Book Review 35

Review

Title: World Economic Plants: A Standard Reference

ISBN 13: 9781439821428

Published: 2013

Pages: 1300

Cost: $149.95

Rating (1-5): 5

Submitted By: Blade, Stanford F.

Date posted: August 02, 2013

An exhaustive reference of the world's economic plants.

This is a superb reference guide that will assist in understanding what plant your colleagues are discussing no matter how obscure the reference. This book will explain the scientific identifification of some weirdly-named plants such as beefnut, cowpea or woollybutt. The book will enlighten you on the distribution of starbur and the economic uses of bitterleaf.

The second edition of World Economic Plants – A Standard Reference (John H. Wiersma and Blanca León) is a remarkable compilation of 12,235 vascular plants (the first edition covered 9,500 species) which addresses scientific nomenclature, synonymy, common names, economic importance and geographical distribution. The careful rigor evident in the preparation of the first edition is once again obvious-with 180+ individuals listed as reviewers of the material.

The obvious benefit of this book is the standardization of plant names. The value of scientific exchange is based on being able to identify the species under discussion. This reference not only provides scientific names for Latin-script common names, but also includes indices in Arabic, Chinese, Greek, Hebrew, Japanese, Korean and Russian. The format of the information provided is consistent and logical within entries. The description of economic importance is not extensive, but covers a wide array of elements including (but not limited to): food, materials/wood, fodder/forage, weeds, medicines (including folklore), ornamentals, poisons, social uses (smoking materials, stimulants) and bee plants.
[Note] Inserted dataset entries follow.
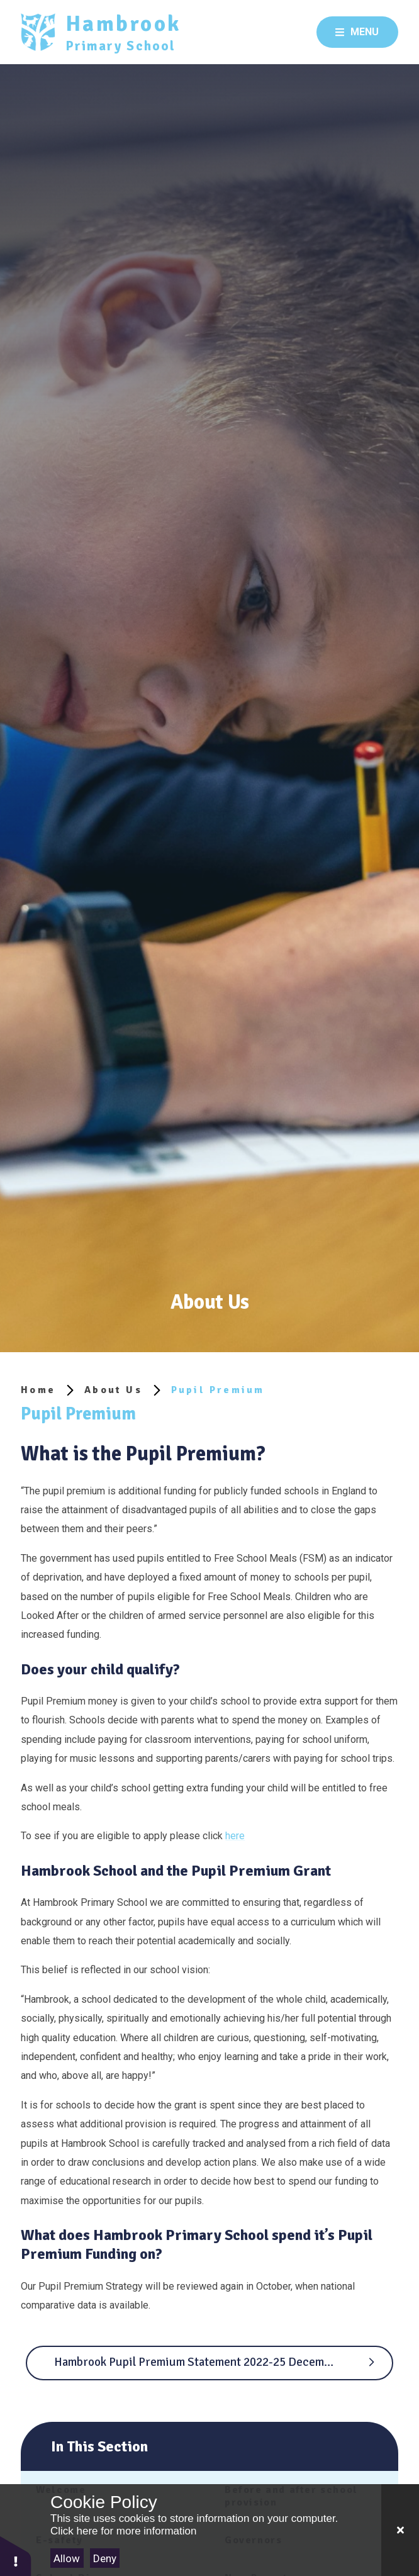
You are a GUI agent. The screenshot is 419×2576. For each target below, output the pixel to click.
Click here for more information (123, 2531)
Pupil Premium (218, 1390)
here (235, 1836)
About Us (113, 1390)
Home (38, 1390)
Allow (66, 2558)
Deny (104, 2558)
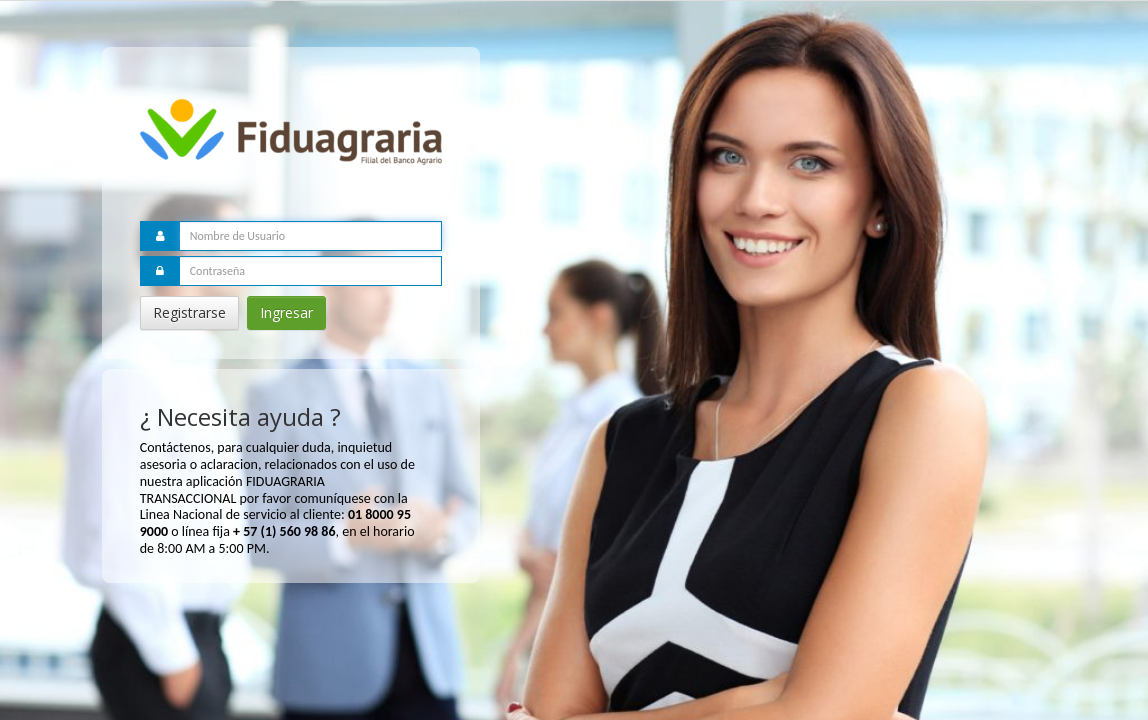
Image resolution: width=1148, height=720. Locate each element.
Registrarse (189, 312)
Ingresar (286, 312)
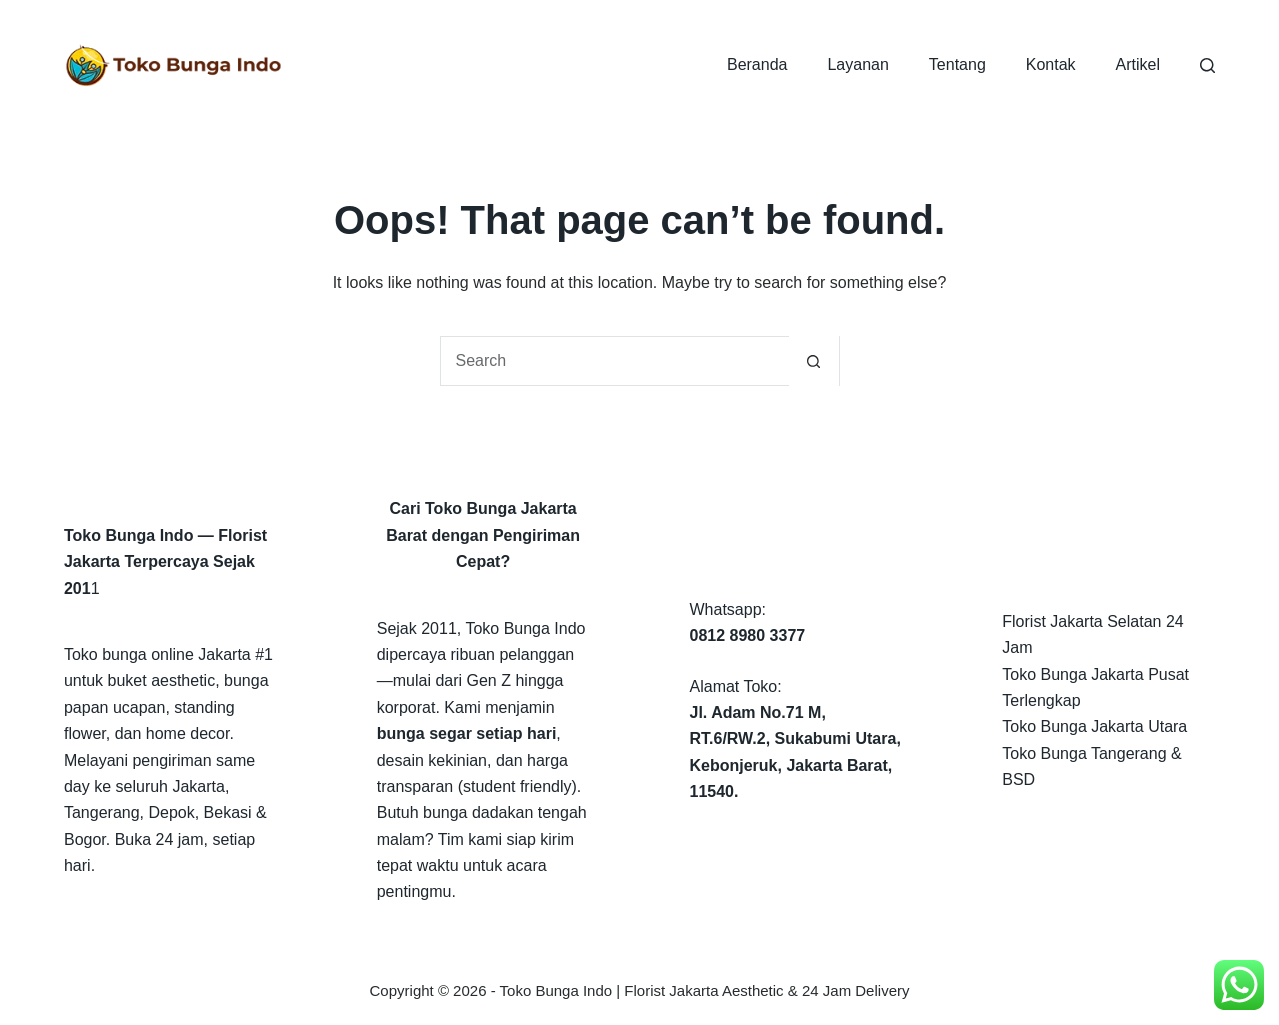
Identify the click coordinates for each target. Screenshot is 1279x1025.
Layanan (857, 64)
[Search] (1207, 65)
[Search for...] (615, 361)
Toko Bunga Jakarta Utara (1094, 726)
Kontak (1051, 64)
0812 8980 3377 (748, 635)
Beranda (757, 64)
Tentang (957, 64)
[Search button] (814, 361)
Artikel (1138, 64)
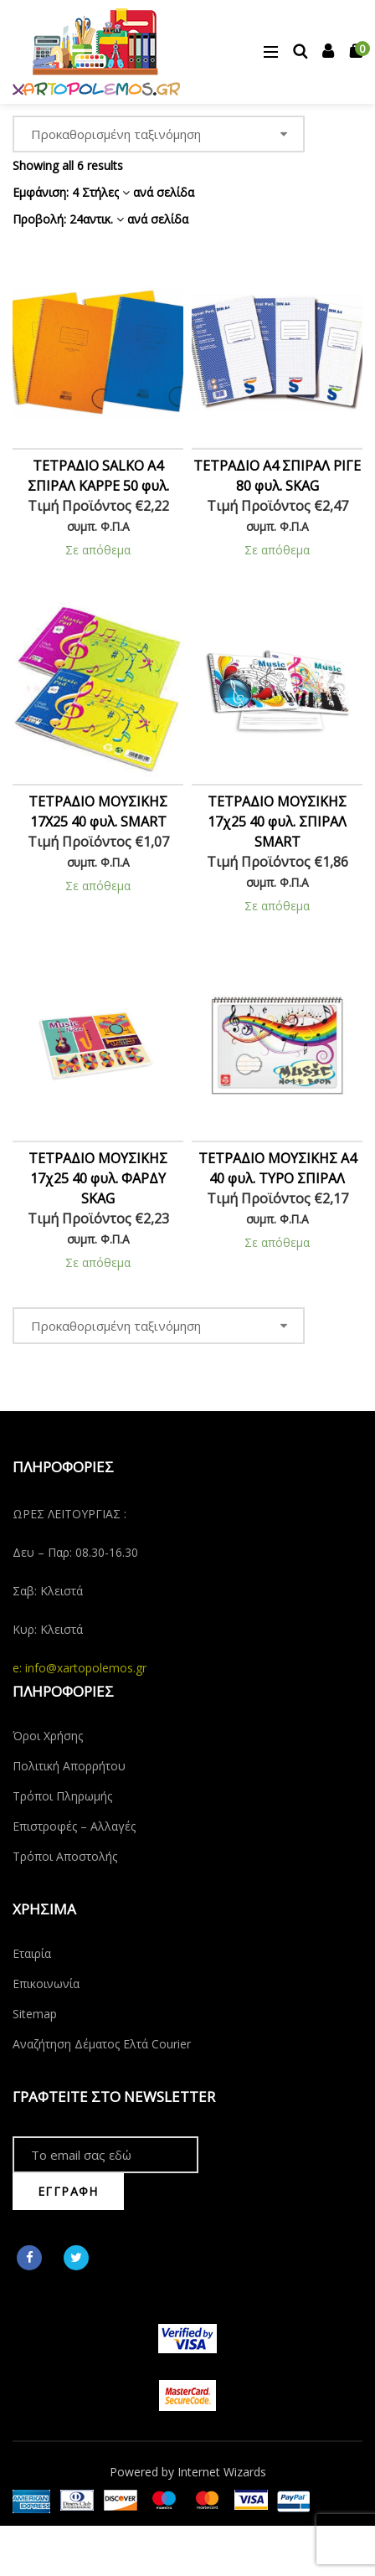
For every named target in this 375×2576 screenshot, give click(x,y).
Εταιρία (32, 1953)
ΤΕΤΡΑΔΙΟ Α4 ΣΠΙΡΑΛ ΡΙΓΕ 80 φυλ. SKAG (277, 475)
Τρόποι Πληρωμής (62, 1796)
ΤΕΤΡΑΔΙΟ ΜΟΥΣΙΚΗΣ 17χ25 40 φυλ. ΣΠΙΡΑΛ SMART (277, 821)
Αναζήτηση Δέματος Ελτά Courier (102, 2044)
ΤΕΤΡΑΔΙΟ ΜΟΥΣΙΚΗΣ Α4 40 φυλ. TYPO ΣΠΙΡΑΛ (277, 1168)
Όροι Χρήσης (48, 1736)
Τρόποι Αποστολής (65, 1856)
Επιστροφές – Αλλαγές (74, 1826)
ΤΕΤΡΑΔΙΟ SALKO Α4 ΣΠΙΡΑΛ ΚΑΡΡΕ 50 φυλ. (98, 475)
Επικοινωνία (46, 1983)
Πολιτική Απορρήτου (69, 1766)
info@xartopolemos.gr (85, 1668)
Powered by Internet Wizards (188, 2472)
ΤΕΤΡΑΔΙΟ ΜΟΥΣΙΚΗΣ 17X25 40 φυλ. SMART (97, 811)
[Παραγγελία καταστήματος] (159, 134)
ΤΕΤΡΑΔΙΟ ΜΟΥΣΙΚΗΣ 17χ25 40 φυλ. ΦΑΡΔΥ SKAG (97, 1178)
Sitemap (35, 2014)
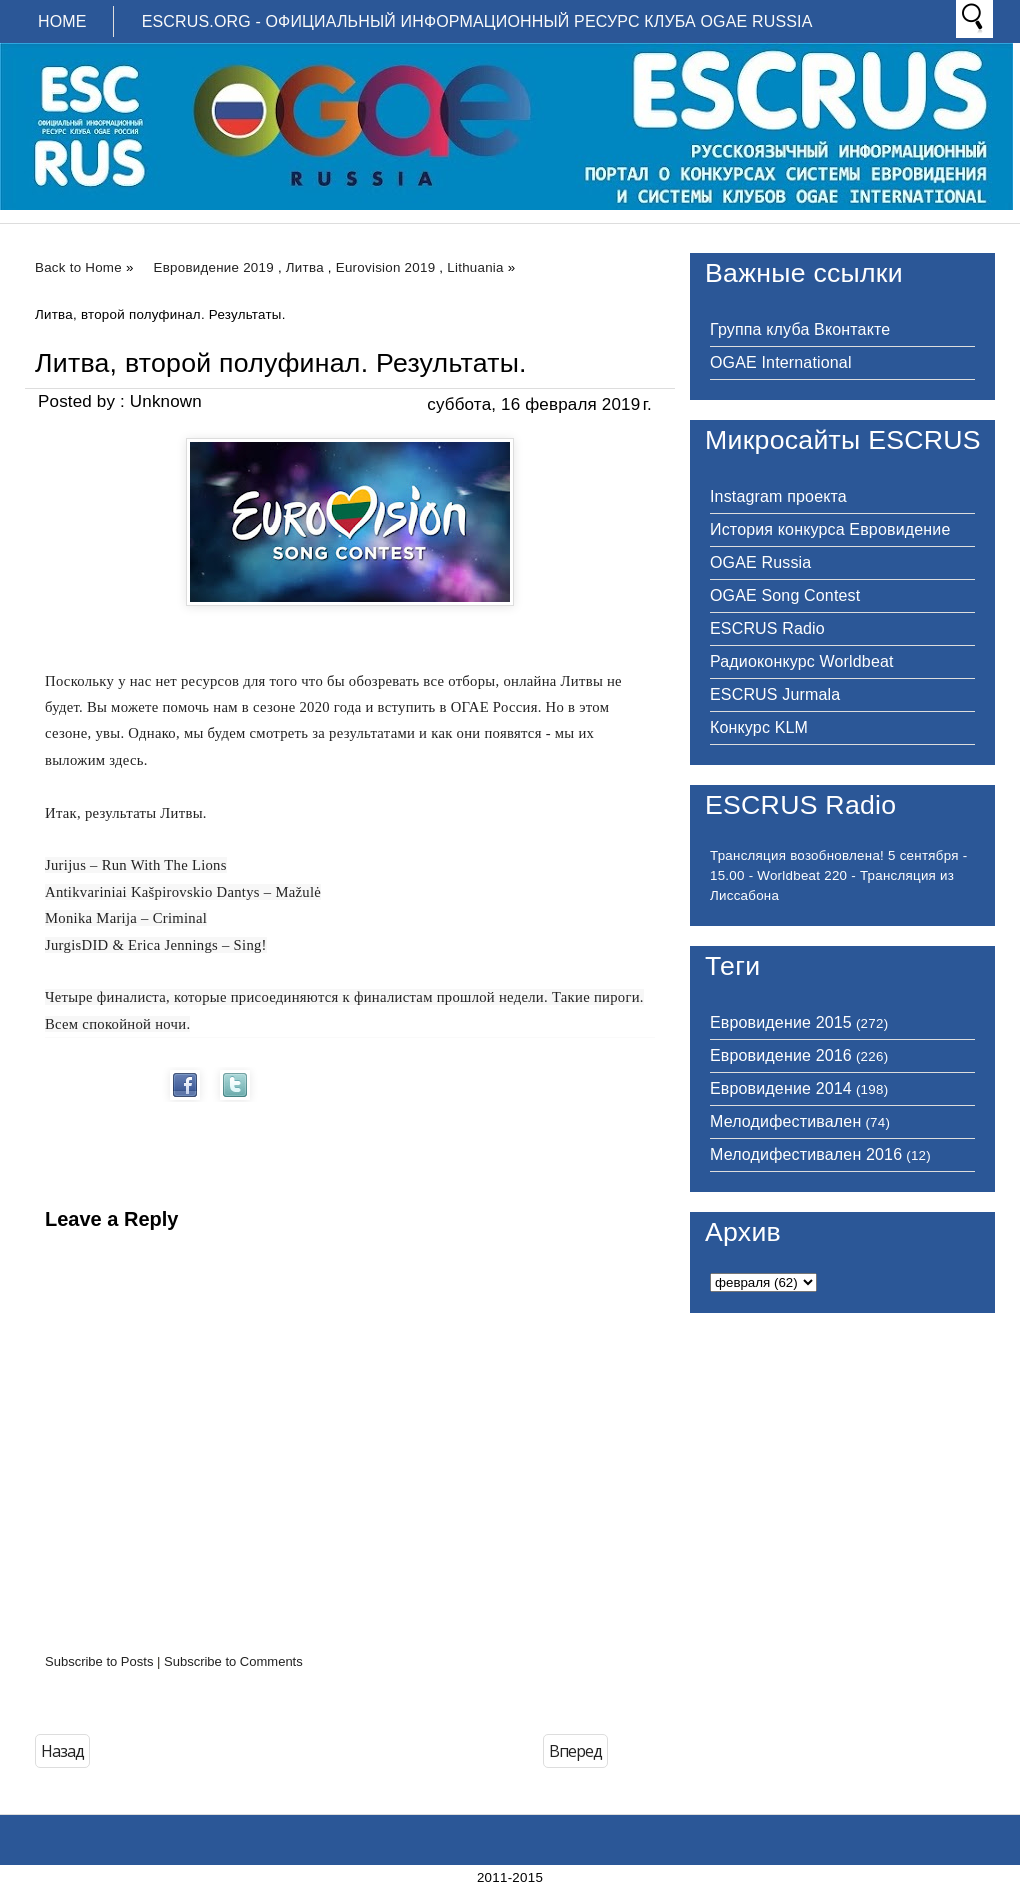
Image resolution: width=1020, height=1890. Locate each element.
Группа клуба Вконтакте (800, 329)
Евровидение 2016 (781, 1055)
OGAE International (781, 362)
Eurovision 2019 (386, 267)
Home (62, 21)
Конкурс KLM (759, 727)
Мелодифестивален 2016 (806, 1154)
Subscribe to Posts (99, 1661)
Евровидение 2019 (214, 267)
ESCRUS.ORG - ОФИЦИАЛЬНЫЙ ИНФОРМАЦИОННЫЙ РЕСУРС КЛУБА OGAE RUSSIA (477, 21)
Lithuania (475, 267)
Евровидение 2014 (781, 1088)
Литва (305, 267)
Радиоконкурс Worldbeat (802, 661)
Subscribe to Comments (233, 1661)
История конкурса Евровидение (830, 529)
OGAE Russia (760, 562)
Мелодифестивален (785, 1121)
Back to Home (78, 267)
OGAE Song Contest (785, 595)
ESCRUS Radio (767, 628)
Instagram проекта (778, 496)
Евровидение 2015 (781, 1022)
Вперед (575, 1751)
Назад (62, 1751)
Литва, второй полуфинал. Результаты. (281, 363)
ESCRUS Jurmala (775, 694)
The title description of this work as “a standard reference” is not an idle boast. This is a book which botanists, agriculturalists, geographers and biologists will find of great value. The authors have done a great service to bring together such a large amount of information in a comprehensive and useful publication. The authors posthumously dedicate the book to Edward McKinley Bird who pioneered work on the Germplasm Resources Information Network (GRIN). Authors Wiersma and León acknowledge that “without the tremendous effort that McKinley invested in developing software that enabled us to extract and format data directly from GRIN, we could never have published the earlier edition of this work”.